## Task to complete
Your output should be the lines below from the one with "untuk Pagelaran Sabang Merauke 2026" through the one with "работу, направленную на", copied exactly, pictures excluded.

## Records provided
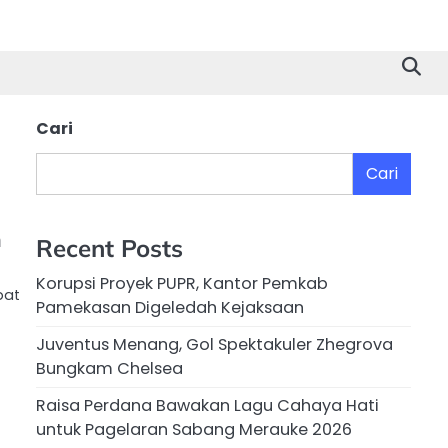
Cari
Cari
n
Recent Posts
Korupsi Proyek PUPR, Kantor Pemkab
pat
Pamekasan Digeledah Kejaksaan
Juventus Menang, Gol Spektakuler Zhegrova
Bungkam Chelsea
Raisa Perdana Bawakan Lagu Cahaya Hati
untuk Pagelaran Sabang Merauke 2026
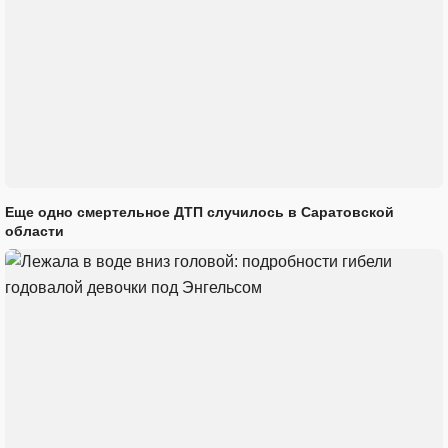
Еще одно смертельное ДТП случилось в Саратовской
области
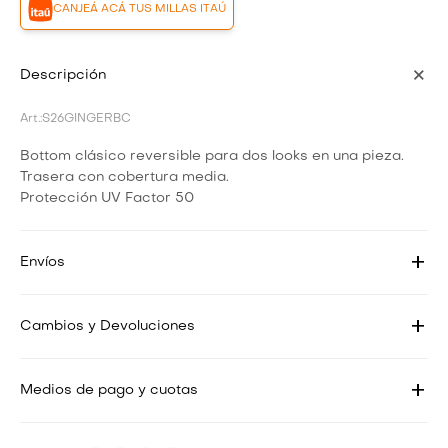
CANJEÁ ACÁ TUS MILLAS ITAÚ
Descripción
S26GINGERBC
Bottom clásico reversible para dos looks en una pieza.
Trasera con cobertura media.
Protección UV Factor 50
Envíos
Cambios y Devoluciones
Medios de pago y cuotas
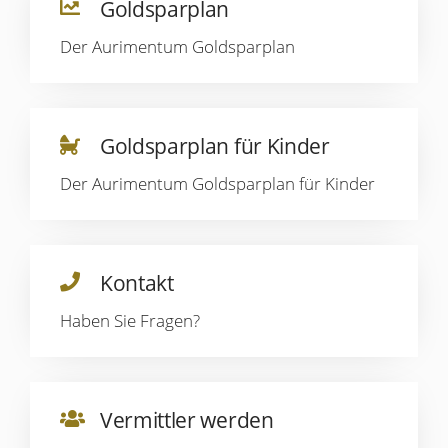
Goldsparplan
Der Aurimentum Goldsparplan
Goldsparplan für Kinder
Der Aurimentum Goldsparplan für Kinder
Kontakt
Haben Sie Fragen?
Vermittler werden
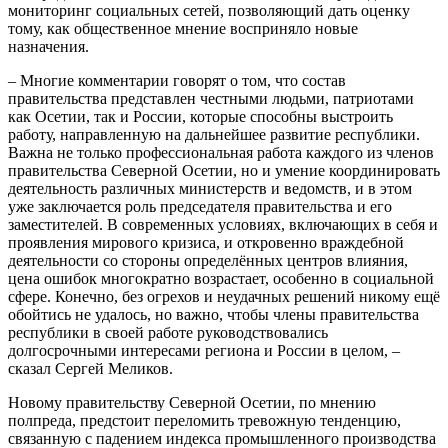
мониторинг социальных сетей, позволяющий дать оценку
тому, как общественное мнение восприняло новые
назначения.
– Многие комментарии говорят о том, что состав
правительства представлен честными людьми, патриотами
как Осетии, так и России, которые способны выстроить
работу, направленную на дальнейшее развитие республики.
Важна не только профессиональная работа каждого из членов
правительства Северной Осетии, но и умение координировать
деятельность различных министерств и ведомств, и в этом
уже заключается роль председателя правительства и его
заместителей. В современных условиях, включающих в себя и
проявления мирового кризиса, и откровенно враждебной
деятельности со стороны определённых центров влияния,
цена ошибок многократно возрастает, особенно в социальной
сфере. Конечно, без огрехов и неудачных решений никому ещё
обойтись не удалось, но важно, чтобы члены правительства
республики в своей работе руководствовались
долгосрочными интересами региона и России в целом, –
сказал Сергей Меликов.
Новому правительству Северной Осетии, по мнению
полпреда, предстоит переломить тревожную тенденцию,
связанную с падением индекса промышленного производства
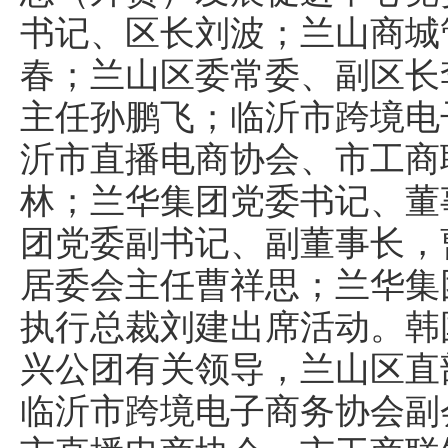
书记、区长刘波；兰山商城
春；兰山区委常委、副区长
主任孙鹏飞；临沂市跨境电
沂市直播电商协会、市工商
林；兰华集团党委书记、董
团党委副书记、副董事长，
居委会主任曹祥思；兰华集
执行总裁刘建出席活动。韩
兴公团有关领导，兰山区直
临沂市跨境电子商务协会副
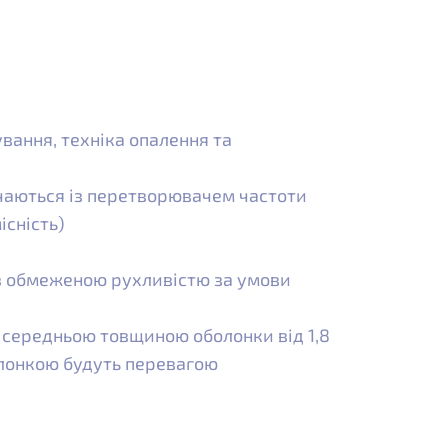
ання, техніка опалення та
чаються із перетворювачем частоти
сність)
 з обмеженою рухливістю за умови
 середньою товщиною оболонки від 1,8
олонкою будуть перевагою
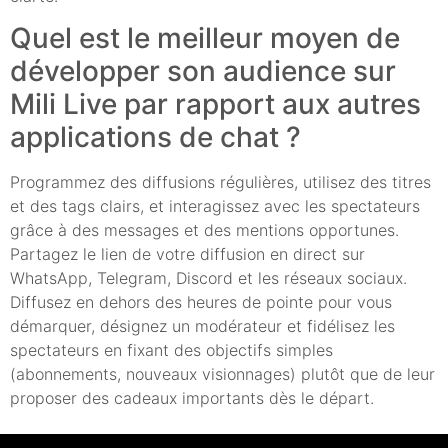
Quel est le meilleur moyen de
développer son audience sur
Mili Live par rapport aux autres
applications de chat ?
Programmez des diffusions régulières, utilisez des titres
et des tags clairs, et interagissez avec les spectateurs
grâce à des messages et des mentions opportunes.
Partagez le lien de votre diffusion en direct sur
WhatsApp, Telegram, Discord et les réseaux sociaux.
Diffusez en dehors des heures de pointe pour vous
démarquer, désignez un modérateur et fidélisez les
spectateurs en fixant des objectifs simples
(abonnements, nouveaux visionnages) plutôt que de leur
proposer des cadeaux importants dès le départ.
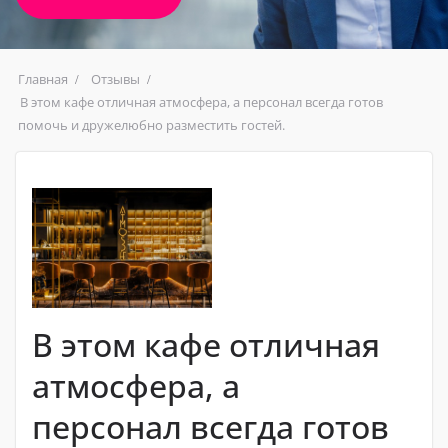
Главная
Отзывы
В этом кафе отличная атмосфера, а персонал всегда готов
помочь и дружелюбно разместить гостей.
В этом кафе отличная
атмосфера, а
персонал всегда готов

## Exercise result
untuk Pagelaran Sabang Merauke 2026
Еще одно смертельное ДТП случилось в Саратовской
области
CANJEÁ ACÁ TUS MILLAS ITAÚ
Descripción
S26GINGERBC
Bottom clásico reversible para dos looks en una pieza.
Trasera con cobertura media.
Protección UV Factor 50
Envíos
Cambios y Devoluciones
Medios de pago y cuotas
Goldsparplan
Der Aurimentum Goldsparplan
Goldsparplan für Kinder
Der Aurimentum Goldsparplan für Kinder
Kontakt
Haben Sie Fragen?
Vermittler werden
мониторинг социальных сетей, позволяющий дать оценку
тому, как общественное мнение восприняло новые
назначения.
– Многие комментарии говорят о том, что состав
правительства представлен честными людьми, патриотами
как Осетии, так и России, которые способны выстроить
работу, направленную на дальнейшее развитие республики.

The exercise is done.